- _TASK GOAL_: Whenever the word "Kurodahan" appears in a line of the data below, copy that line.

- _EXTRACTED RECORDS_:
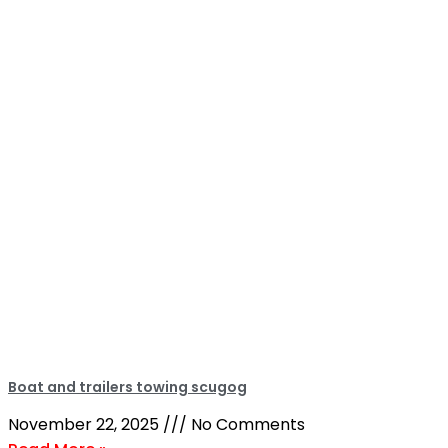
Boat and trailers towing scugog
November 22, 2025
No Comments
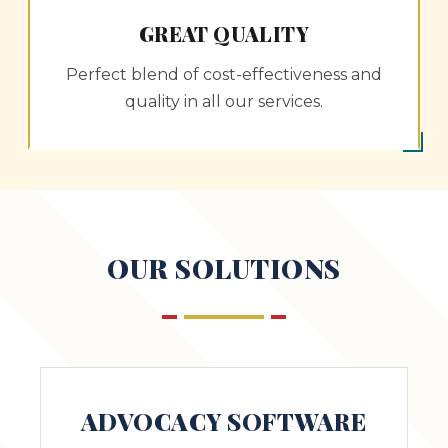
GREAT QUALITY
Perfect blend of cost-effectiveness and
quality in all our services.
OUR SOLUTIONS
ADVOCACY SOFTWARE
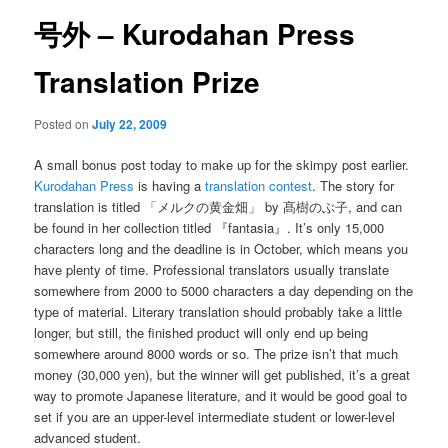
号外 – Kurodahan Press
Translation Prize
Posted on
July 22, 2009
A small bonus post today to make up for the skimpy post earlier.
Kurodahan Press
is having a
translation contest
. The story for
translation is titled 「メルクの黄金畑」 by 髙樹のぶ子, and can
be found in her collection titled 『fantasia』. It’s only 15,000
characters long and the deadline is in October, which means you
have plenty of time. Professional translators usually translate
somewhere from 2000 to 5000 characters a day depending on the
type of material. Literary translation should probably take a little
longer, but still, the finished product will only end up being
somewhere around 8000 words or so. The prize isn’t that much
money (30,000 yen), but the winner will get published, it’s a great
way to promote Japanese literature, and it would be good goal to
set if you are an upper-level intermediate student or lower-level
advanced student.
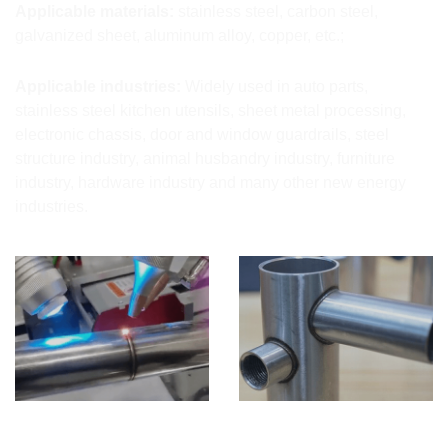
Applicable materials:
stainless steel, carbon steel,
galvanized sheet, aluminum alloy, copper, etc.;
Applicable industries:
Widely used in auto parts,
stainless steel kitchen utensils, sheet metal processing,
electronic chassis, door and window guardrails, steel
structure industry, animal husbandry industry, furniture
industry, hardware industry and many other new energy
industries.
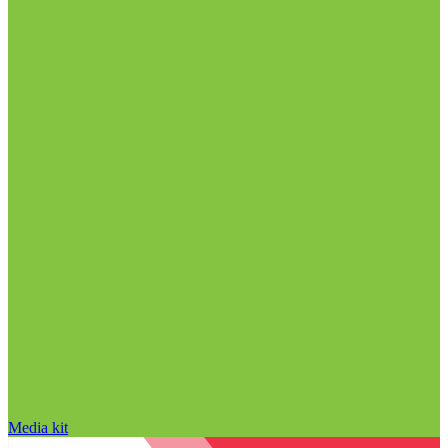
Media kit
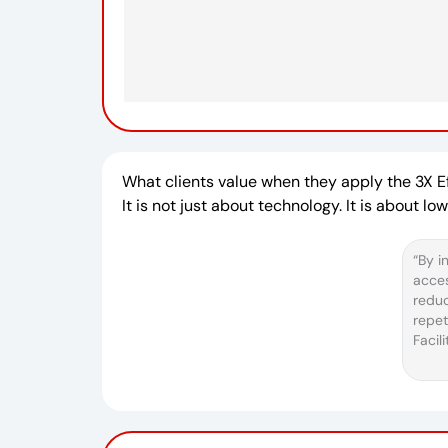
What clients value when they apply the 3X 
It is not just about technology. It is about l
“By i
acces
redu
repet
Facil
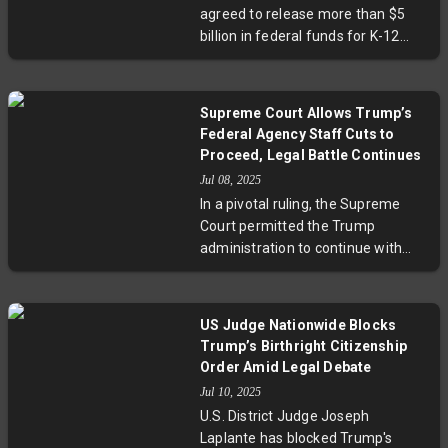
facing international students and
agreed to release more than $5
scholars amid immigration policy
billion in federal funds for K-12
shifts.
education after facing bipartisan
backlash and lawsuits from
Democratic-led states. The original
Supreme Court Allows Trump’s
freeze, citing concerns over
Federal Agency Staff Cuts to
misuse for political agendas,
Proceed, Legal Battle Continues
stalled critical programs including
Jul 08, 2025
teacher training and migrant
In a pivotal ruling, the Supreme
student support. This reversal
Court permitted the Trump
highlights the fierce debate over
administration to continue with
federal control of education
substantial staff reductions across
funding and its political
federal agencies, temporarily
implications. Experts stress the
halting injunctions issued by lower
urgent need for stable,
US Judge Nationwide Blocks
courts. While the decision signals
transparent funding to support
Trump’s Birthright Citizenship
strong executive authority over
American schools amid evolving
Order Amid Legal Debate
federal workforce management, it
social and political challenges.
Jul 10, 2025
stops short of resolving whether
U.S. District Judge Joseph
such sweeping reorganizations
Laplante has blocked Trump's
comply with congressional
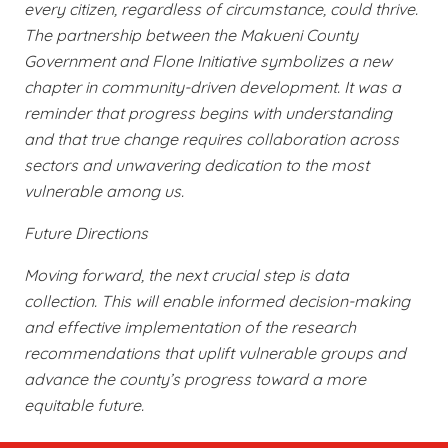
every citizen, regardless of circumstance, could thrive.
The partnership between the Makueni County
Government and Flone Initiative symbolizes a new
chapter in community-driven development. It was a
reminder that progress begins with understanding
and that true change requires collaboration across
sectors and unwavering dedication to the most
vulnerable among us.
Future Directions
Moving forward, the next crucial step is data
collection. This will enable informed decision-making
and effective implementation of the research
recommendations that uplift vulnerable groups and
advance the county’s progress toward a more
equitable future.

- _FINISHED TASK_:
号外 – Kurodahan Press
Kurodahan Press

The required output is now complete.